# 24th Pensacola JR Angler RESULTS!!



## bully48 (Aug 2, 2008)

Here are the final results for the jr. angler tourney held sat. June 18 @ WCI Lost key Marina. There were two first time catch and release of Blue Marlin and several impressive fish weighed in Jr. or anyone. It was great to see the smiles of the kids as they stood proudly next to their catch on the scales and it was great to see the grins on the faces of some proud pops and grandpops.The 2011 tourney bragging rights will have to go to the girls as they posted some impressive fish on the board. from the PBGFC i would like to give a big Thank you to all those who fished and to those who took the kids to make some memories they will never forget. Also, thanks to all those volunteered to make this event a sucess. Hope you will join us again next year on Fathers day weekend.

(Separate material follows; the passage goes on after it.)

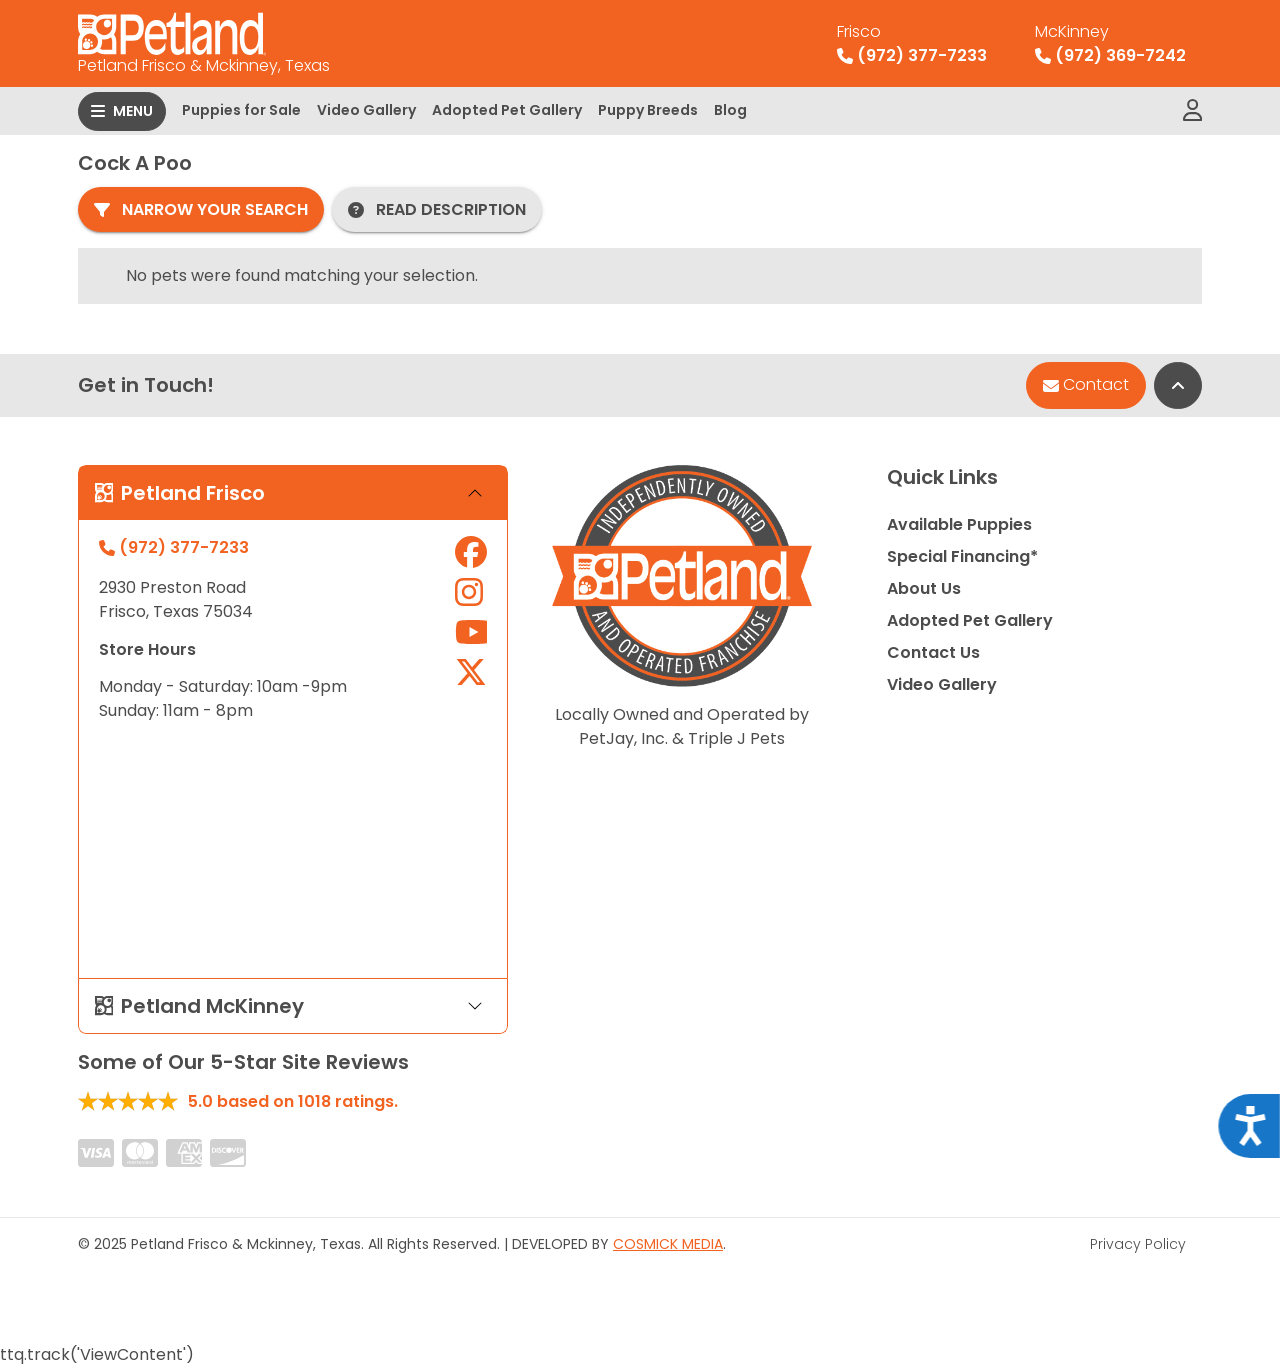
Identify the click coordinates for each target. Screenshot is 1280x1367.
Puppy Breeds (648, 110)
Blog (730, 110)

Next up the International, more on that lil later time to let the kids have some bragging time!!
*24th ANNUAL PENSACOLA JR ANGLERS TOURNAMENT RESULTS JUNE 17-18 2011*​KING MACKERAL
1ST AGEE DISEKER- ABSOFISHINGLUTELY 25.4LBS
2ND OLIVIA WEEKLY – HORSESENSE 17.4LBS
3RD HUNTER LYLES- REEL BOYZ 15.4LBS

BONITA
1ST MYLES POWERS- JUBILEE 6.4LBS
2ND HUNTER LYLES – REEL BOYZ 6.4LBS (2ND FISHED WEIGHED)
3RD DANIEL FILARDI-DOUBLE DOWN- 5.8LBS

SNAPPER
1ST JACKSON MURELL- PERIWINKLE II- 18.4LBS
2ND MOLLIE DONOVAN- PERIWINKLE II - 12.0LBS
3RD TRISTAN LAURENT- KATATONIC- 12.0LBS (2ND FISHED WEIGHED)

WAHOO
1ST DEVIN CARR – REEL NECESSITY - 38.0LBS
2ND RYAN SKARDA- HEATHER D- 34.4LBS
3RD BRITTON CHADBOURNE – LEGACY - 28.2LBS

DOLPHIN
1ST HALEIGH PADGETT- REEL MCCOY - 30.8LBS
2ND GEORGE BELL III – REEL MCCOY- 27.0LBS
3RD BRANDON KIMSEY – FULLY INVOLVED- 26.0

TUNA
1ST LANA CHECHAK - QUEST- 90.0LBS

CATCH & RELEASE
1ST KILEY STROMBURG – QUEST – BLUE MARLIN
2ND ALEC GRIMES – ABSOFISHINGLUTELY- BLUE MARLIN

TOURNAMENT CHAMPION
KILEY STROMBURG C&R BLUE MARLIN 

TOP BOAT 
QUEST 90.0LB TUNA AND C&R BLUE MARLIN

OPTIONAL CASH AWARDS 
QUEST $1,170
FULLY INVOLVED $ 810

16 BOATS-- 43 ANGLERS


----------